Den Beckenboden erwähnte ich deshalb, weil er elementar ist für Erektion und Ejakulation. Die Muskulatur zwischen den Beinen funktioniert 1) wie ein Ventil oder Verschluss, damit das in den Penis eingeströmte Blut nicht wieder in den Körper zurückfließt, 2) wie eine Pumpe, um die Samenbäschen und die Prostata beim Orgasmus rhythmisch zu "melken" und so das Sperma nach draußen zu befördern.
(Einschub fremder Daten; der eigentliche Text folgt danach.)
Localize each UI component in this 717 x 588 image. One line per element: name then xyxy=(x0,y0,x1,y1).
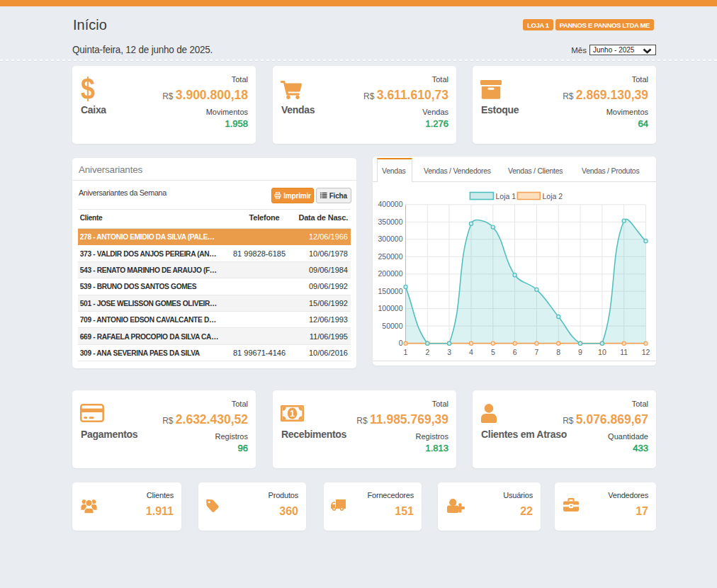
svg-text:3: 3 xyxy=(447,348,451,356)
svg-text:300000: 300000 xyxy=(378,234,402,243)
svg-text:350000: 350000 xyxy=(378,217,402,226)
svg-text:12: 12 xyxy=(642,348,650,356)
svg-text:0: 0 xyxy=(399,339,403,347)
svg-text:50000: 50000 xyxy=(382,322,402,330)
svg-text:7: 7 xyxy=(534,348,538,356)
svg-text:1: 1 xyxy=(290,409,295,419)
svg-text:150000: 150000 xyxy=(378,287,402,295)
svg-text:8: 8 xyxy=(556,348,560,356)
svg-text:11: 11 xyxy=(620,348,628,356)
svg-text:10: 10 xyxy=(598,348,606,356)
svg-text:250000: 250000 xyxy=(378,252,402,261)
svg-text:Loja 1: Loja 1 xyxy=(496,192,516,200)
svg-text:200000: 200000 xyxy=(378,269,402,278)
svg-text:6: 6 xyxy=(513,348,517,356)
svg-text:9: 9 xyxy=(578,348,582,356)
svg-text:400000: 400000 xyxy=(378,200,402,208)
svg-text:1: 1 xyxy=(404,348,408,356)
svg-text:4: 4 xyxy=(469,348,473,356)
svg-text:5: 5 xyxy=(491,348,495,356)
svg-text:Loja 2: Loja 2 xyxy=(543,192,563,200)
svg-text:2: 2 xyxy=(425,348,429,356)
svg-text:100000: 100000 xyxy=(378,304,402,312)
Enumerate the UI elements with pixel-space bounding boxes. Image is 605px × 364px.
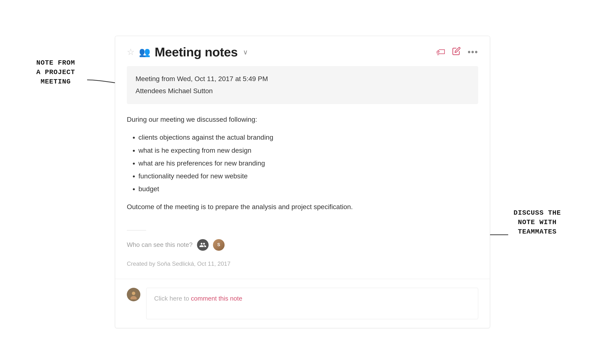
comment-placeholder: Click here to comment this note (154, 295, 242, 302)
chevron-down-icon[interactable]: ∨ (243, 48, 248, 56)
meeting-attendees: Attendees Michael Sutton (136, 85, 469, 97)
visibility-label: Who can see this note? (127, 241, 193, 248)
intro-text: During our meeting we discussed followin… (127, 114, 478, 125)
tag-icon[interactable]: 🏷 (436, 47, 445, 57)
created-by: Created by Soňa Sedlická, Oct 11, 2017 (115, 260, 490, 279)
note-title: Meeting notes (155, 45, 238, 59)
meeting-info-box: Meeting from Wed, Oct 11, 2017 at 5:49 P… (127, 66, 478, 104)
discussion-list: clients objections against the actual br… (127, 131, 478, 195)
list-item: what are his preferences for new brandin… (138, 157, 478, 170)
list-item: budget (138, 182, 478, 195)
left-annotation: NOTE FROM A PROJECT MEETING (22, 58, 90, 87)
header-right: 🏷 ••• (436, 47, 478, 58)
edit-icon[interactable] (452, 47, 461, 58)
commenter-avatar (127, 288, 140, 301)
star-button[interactable]: ☆ (127, 47, 135, 57)
meeting-datetime: Meeting from Wed, Oct 11, 2017 at 5:49 P… (136, 73, 469, 85)
list-item: clients objections against the actual br… (138, 131, 478, 144)
note-card: ☆ 👥 Meeting notes ∨ 🏷 ••• Meeting from W… (115, 36, 490, 328)
header-left: ☆ 👥 Meeting notes ∨ (127, 45, 248, 59)
comment-area: Click here to comment this note (115, 279, 490, 328)
section-divider (127, 230, 146, 230)
user-avatar: S (213, 239, 225, 251)
list-item: what is he expecting from new design (138, 144, 478, 157)
group-icon: 👥 (139, 47, 150, 57)
note-header: ☆ 👥 Meeting notes ∨ 🏷 ••• (115, 36, 490, 66)
outcome-text: Outcome of the meeting is to prepare the… (127, 201, 478, 213)
visibility-section: Who can see this note? S (115, 239, 490, 251)
right-annotation: DISCUSS THE NOTE WITH TEAMMATES (501, 208, 574, 237)
note-body: During our meeting we discussed followin… (115, 112, 490, 230)
more-options-icon[interactable]: ••• (467, 47, 478, 57)
comment-input[interactable]: Click here to comment this note (146, 288, 478, 319)
comment-link[interactable]: comment this note (191, 295, 242, 302)
group-avatar (197, 239, 209, 251)
svg-point-3 (132, 292, 135, 295)
list-item: functionality needed for new website (138, 170, 478, 182)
Bei vielen Männern mit sexuellen Dysfunktionen verkümmert die Beckenbodenmuskulatur, was leider dazu beiträgt, dass das Ganze irgendwann komplett brachliegt. Man hat aber in Studien festgestellt, dass ein gezieltes Training dieser Muskulatur sehr vielen der betroffenen Männer hilft. Dafür muss man´s aber täglich machen über mehrere Monate und natürlich mit einer guten Anleitung. Bitte schauen Sie mal, ob eines diedser Bücher Sie anspricht:
- Kräftiger Beckenboden - erfüllte Sexualität von Helle Gotved
- Beckenboden Power. Das dynamische Training für sie und ihn von Eric Franklin
Übrigens fördern viele Sportarten die Erektionsfähigkeit! Dafür muss man sie aber fast täglich machen, z.B. Walken, Joggen, Schwimmen, Gymnastik, Ballsportarten.